Sometimes I Lie, a debut from a long time journalist Alice Feeney, actually reminds me a great deal of Emma in the Night by Wendy Walker. (Long time readers will know that Emma in the Night is a favorite here.) The main characters hide a consuming darkness that leads to a story that twists, turns, and leads the reader down a labyrinth where nothing is what it seems. The difference though is that Emma in the Night capitalizes on a single question. Sometimes I Lie never stops asking them.
Amber Reynolds is in a coma, with no memories on how she ended up in the hospital, unable to move or speak. She is convinced her husband, Paul, had something to do with it. Also joining the cast is her enigmatic, intense sister, Claire, and her husband, David. I cannot reveal anything else about the plot or any other characters without spoiling the story.

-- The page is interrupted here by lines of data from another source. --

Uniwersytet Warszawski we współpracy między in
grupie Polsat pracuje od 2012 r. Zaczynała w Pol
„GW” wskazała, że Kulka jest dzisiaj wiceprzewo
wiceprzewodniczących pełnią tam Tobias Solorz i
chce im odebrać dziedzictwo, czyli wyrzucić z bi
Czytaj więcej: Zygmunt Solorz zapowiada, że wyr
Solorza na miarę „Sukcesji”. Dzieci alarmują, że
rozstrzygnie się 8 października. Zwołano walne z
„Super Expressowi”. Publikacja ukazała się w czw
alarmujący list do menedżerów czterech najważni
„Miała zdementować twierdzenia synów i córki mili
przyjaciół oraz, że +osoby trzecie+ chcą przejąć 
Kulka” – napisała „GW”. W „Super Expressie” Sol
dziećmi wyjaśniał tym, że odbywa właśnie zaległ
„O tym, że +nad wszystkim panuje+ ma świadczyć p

That’s how much it twists around. The book takes one premise – What happened to Amber? – and launches the story from one revelation into the next. It reveals a deeply twisted narrative that never ceases to surprise.
What I can say is that Feeney’s biggest strengths are these mystery characters, as well as portraying them. The author has a gift for taking negative traits and giving them an unsettling charm. Amber tends to whine, but she states her grievances like facts that cannot be changed. Claire sees the world in black and white, but she does so with logic and reasoning. These aren’t the usual ways of doing these flaws in characters, so they become more interesting. More magnetic. Feeney’s prose is also beautiful and borderline poetic, and the book is chock-full of quotable one liners.
I have a couple of gripes with this book. One is that one of the characters (I can’t say who, obviously) felt very gimmicky and forced. It felt like yet another way to force a twist on the book, when the rest of the plot came naturally despite its unpredictable nature. The other is the beginning – it felt like Feeney was very reluctant to show anything of who Amber was at the beginning, which is understandable, but it also made the story crawl. It takes about the third of the book to really get going, but when it did, there was no way to put the book down.
I’ve been reading psychological thrillers for a long time, and it’s very hard to get the jump on me just once, never mind the entire book. Sometimes I Lie is a wonderful exception that I’m not likely to forget anytime soon. This is a stunning debut, and I look forward to Feeney’s next novel.